В тот же день Пионер, изображая ледокольный пароход «Таймыр», спасающий папанинцев, долбанулся головой об телеграфный столб. Но этого ему показалось мало: он залез на дерево, на котором у него был оборудован наблюдательный пункт, свалился с него и сломал руку. Как раз ту, которой меня ударил. С этого дня как отрезало: он перестал цепляться ко мне и вообще старался обходить меня стороной.
А Настин альбом я потом склеил и отдал ей. Никогда не забуду сияние ее благодарных глаз. В них была такая бескрайняя синева, что казалось, будто само небо заглядывает тебе в душу. Теперь не проходило и дня, чтобы мы не были вместе. Настя позволяла мне смотреть, как она рисует. Но разговорчивее не стала – мы по-прежнему переговаривались только взглядами и жестами. Потом я узнал: у нее мутизм. Это когда человек может говорить, но почему-то не хочет. Настя не хотела. А если и разговаривала, то только сама с собой.
Со мной тоже не все было ладно – я не перестал внезапно пропадать и появляться в самых неожиданных местах. Я блуждал по каким-то темным лабиринтам и тоннелям, нырял в барсучьи норы, выпадал из солнечного дня в сумрак ночи, потом снова возвращался и ничего уже не помнил – где я был, почему оказался именно здесь и сколько времени прошло, пока я отсутствовал. Знаю только одно – во всех своих странствиях я пытался найти причину тьмы и открыть источник огня, который представлялся мне в виде мерно полыхающего цветка под мертвыми часами с остановившимися стрелками. Я очень хотел и очень боялся этого, боялся, что найдя его, не смогу вернуться обратно, потому что окажусь внутри наплывающего на меня огненного шара и сгорю дотла…
Еще я иногда разговаривал с тем, кто исчезает, когда на него посмотришь. Вот он вроде бы есть и даже слушает, что ты ему говоришь. А стоит оглянуться – и нет его, словно и не было. Тот, кто исчезает может принимать любые обличия, какие захочешь. Но лишь до тех пор, пока ты его не видишь. Или вот еще как бывает: к тебе идет вроде бы один человек, а приходит другой. То есть пока он идет он становится другим – не тем, кого ты ждал и кого заметил издалека. Но такое случалось нечасто.

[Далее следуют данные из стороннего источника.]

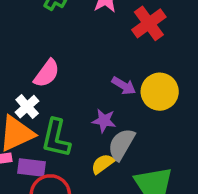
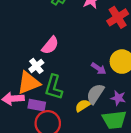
purple arrow: (124, 86) -> (99, 69), moved
purple star: (104, 121) -> (118, 98), moved

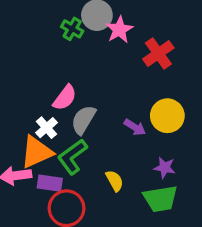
green L-shape: (54, 87) -> (72, 157), turned 40
gray semicircle: (95, 94) -> (83, 120), moved
yellow semicircle: (83, 106) -> (115, 181), turned 96

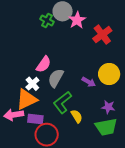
green L-shape: (72, 157) -> (62, 102), moved

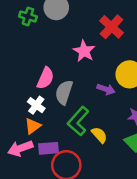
green cross: (47, 20) -> (28, 16), moved
pink star: (77, 20) -> (84, 51), moved
orange triangle: (27, 99) -> (33, 126), size x0.6

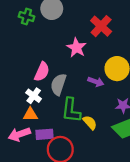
green L-shape: (78, 121) -> (71, 110), turned -35
orange triangle: (33, 126) -> (30, 114), turned 35

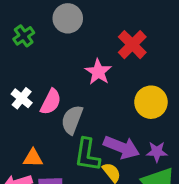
green cross: (26, 17) -> (24, 36), moved, turned 35
purple arrow: (96, 82) -> (122, 147), moved, size x1.6
white cross: (34, 96) -> (22, 98), moved

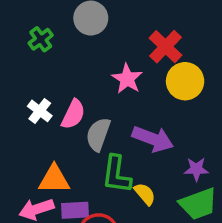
yellow circle: (151, 102) -> (185, 81), moved
purple arrow: (122, 147) -> (153, 139), moved
orange triangle: (33, 158) -> (54, 179), size x1.4

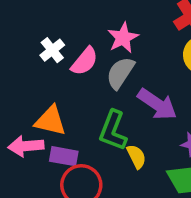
pink star: (127, 79) -> (123, 38), moved
gray semicircle: (98, 134) -> (120, 73), moved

Так бы все и продолжалось, но пришла война. Сначала мы не поняли, что она пришла. Ну пришла и пришла. Что-то там прокаркал репродуктор и все разошлись по своим палатам ждать планового обхода или полдника. А когда все грозно загудело, задрожало и заухало, когда появились медленно ползущие по небу самолеты, от которых стали отделяться похожие на муравьев черные точки, мы поняли, что она уже здесь – в каждом метре земли, в каждой капле воды, в каждом глотке воздуха. Как смерть, которую невозможно закопать, как бы ни старался Эдуард. Которая пронизывает все и необратимо присутствует повсюду. И живет во всем живом, постепенно делая его мертвым.
Да, это была война. И она убивала все. Как злая колдунья, которая, к чему бы она ни прикасалась, все превращала в дым, смрад и пепел, в кровавую кашу, груду искореженного металла и тлеющих головешек. От нее нельзя было спрятаться. И тогда я понял, что мир перевернулся. Стало очень, очень страшно. Просто до жути.
Но тогда я еще не знал всего этого. Не понимал, к чему все идет.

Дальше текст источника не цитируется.